As a QA Analyst at Centerline, my mission is to hold every project to an incredibly high standard. The goal is to ensure that every project meets or exceeds the standards of functional and experiential quality necessary to make a positive impact on the user/viewer/reader. We at Centerline don’t just want our creations to “get the job done;” we want them to be useable, useful, delightful, and desirable solutions that support our clients’ business goals.
That all sounds very conceptual and idealistic, doesn’t it?
In reality, a QA Analyst documents project requirements, tests for any issues with functionality and intuitiveness, and communicates with all members of the project team. Intentional, scheduled, organized QA is almost always a priority for development projects. Unfortunately, it often falls into a much less crucial category for other types of projects–writing, video production, static designs, etc.
This is unfortunate – there are so many benefits of a formal QA process even for less interactive projects.
QA benefits our clients
Catching errors before sending files to a client for review allows the client to focus on actual content, style, functionality – basically, the client won’t be distracted by errors during the feedback/approval process.

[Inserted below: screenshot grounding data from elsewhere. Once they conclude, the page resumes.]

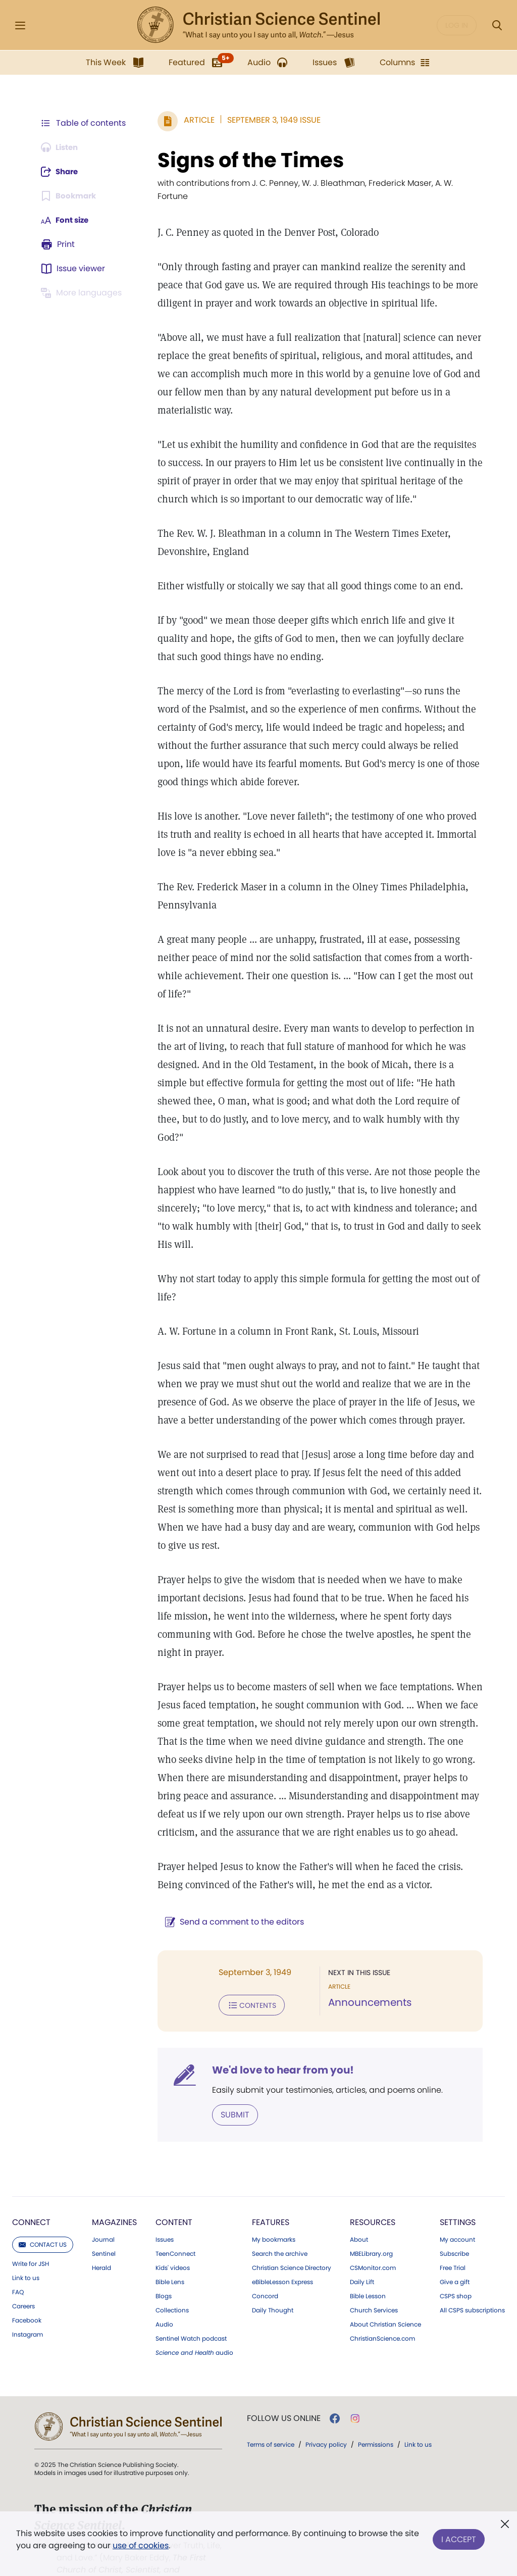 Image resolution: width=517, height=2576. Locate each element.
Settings (458, 2190)
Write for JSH (30, 2232)
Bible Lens (170, 2250)
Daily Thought (272, 2278)
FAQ (18, 2260)
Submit (230, 2082)
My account (457, 2207)
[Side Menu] (20, 25)
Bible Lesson (368, 2264)
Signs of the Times (245, 160)
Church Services (374, 2278)
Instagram (27, 2302)
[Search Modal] (497, 25)
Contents (246, 1973)
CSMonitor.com (373, 2236)
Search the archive (279, 2221)
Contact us (43, 2212)
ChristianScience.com (382, 2306)
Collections (172, 2278)
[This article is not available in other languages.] (83, 293)
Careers (23, 2274)
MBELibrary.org (371, 2221)
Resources (372, 2190)
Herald (101, 2236)
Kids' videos (173, 2236)
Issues (165, 2207)
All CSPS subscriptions (472, 2278)
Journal (103, 2207)
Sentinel (104, 2221)
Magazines (114, 2190)
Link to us (25, 2246)
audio (194, 2320)
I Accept (458, 2537)
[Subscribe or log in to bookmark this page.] (70, 196)
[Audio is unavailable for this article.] (61, 147)
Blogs (164, 2264)
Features (270, 2190)
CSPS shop (456, 2264)
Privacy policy (326, 2412)
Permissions (375, 2412)
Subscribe (454, 2221)
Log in (456, 25)
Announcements (367, 1971)
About (359, 2207)
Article (194, 120)
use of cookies (141, 2545)
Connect (31, 2190)
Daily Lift (362, 2250)
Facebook (26, 2288)
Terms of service (270, 2412)
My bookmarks (273, 2207)
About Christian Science (385, 2292)
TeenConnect (175, 2221)
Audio (164, 2292)
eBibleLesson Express (282, 2250)
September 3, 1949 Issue (269, 120)
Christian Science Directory (291, 2236)
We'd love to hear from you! (278, 2038)
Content (174, 2190)
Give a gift (455, 2250)
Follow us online (284, 2386)
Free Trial (453, 2236)
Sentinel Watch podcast (191, 2306)
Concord (265, 2264) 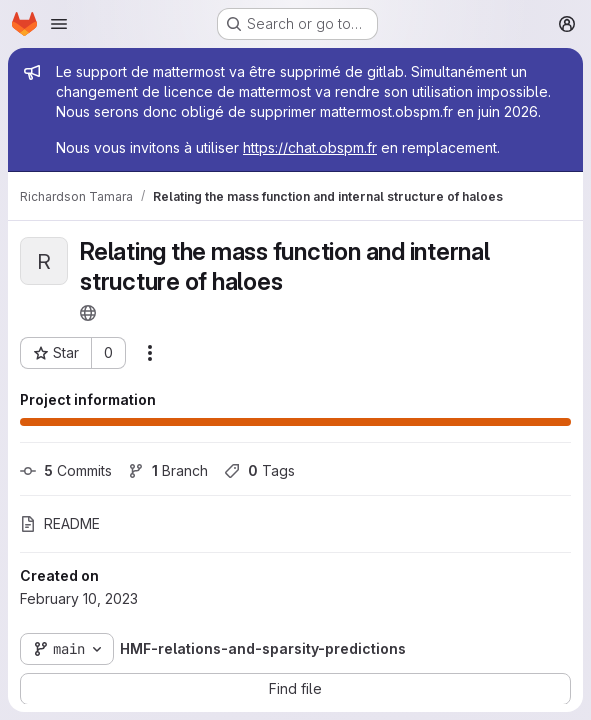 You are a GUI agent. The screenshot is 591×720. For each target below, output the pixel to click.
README (60, 523)
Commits (66, 470)
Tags (259, 470)
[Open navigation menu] (59, 24)
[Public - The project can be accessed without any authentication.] (88, 313)
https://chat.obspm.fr (310, 147)
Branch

By sending a client our very best, we save them time and enable them to focus on the bigger picture. In this same vein, sending a client files for approval that are free of errors instills in the client confidence in our abilities to deliver exactly what they want and need.
QA improves our internal process
QA allows the client to focus on the bigger picture rather than being distracted by errors, therefore reducing the number of rounds of revisions. This can be a crucial savior of budgets and timelines.
Designating a trained QA professional for this task gives our Account Teams extra confidence to promise the client a high-quality, error-free final product and removes from them the burden of “impromptu QA,” allowing them to focus on their more pressing tasks.
QA increases overall project quality
This one seems obvious. “Quality Assurance,” right?
Having someone who has not been involved in the ideation/production process test the project gives a more accurate representation of an end-user’s reaction to how the project looks, reads, and functions. It’s difficult for “Conceptors” and “Makers” to distance themselves from a project enough to evaluate – without bias – whether or not everything is as useable, useful, delightful, and desirable as possible.
QA is necessary for every kind of project. Whitepapers, design documents, video transcripts and subtitles all need to be proofread–not only to catch errors, but to ensure the content’s clarity. Video files must be viewed in different platforms–not only to verify that all files were saved and labeled correctly, but to make sure that the video conveys the intended message in the best way possible. Interactive projects must be tested in every possible platform–not only to ensure solid functionality but to maximize the quality of the user’s experience.
A dedicated QA professional is a voice for the user, viewer, or reader, and he or she will push every project to be as intuitive and helpful as possible.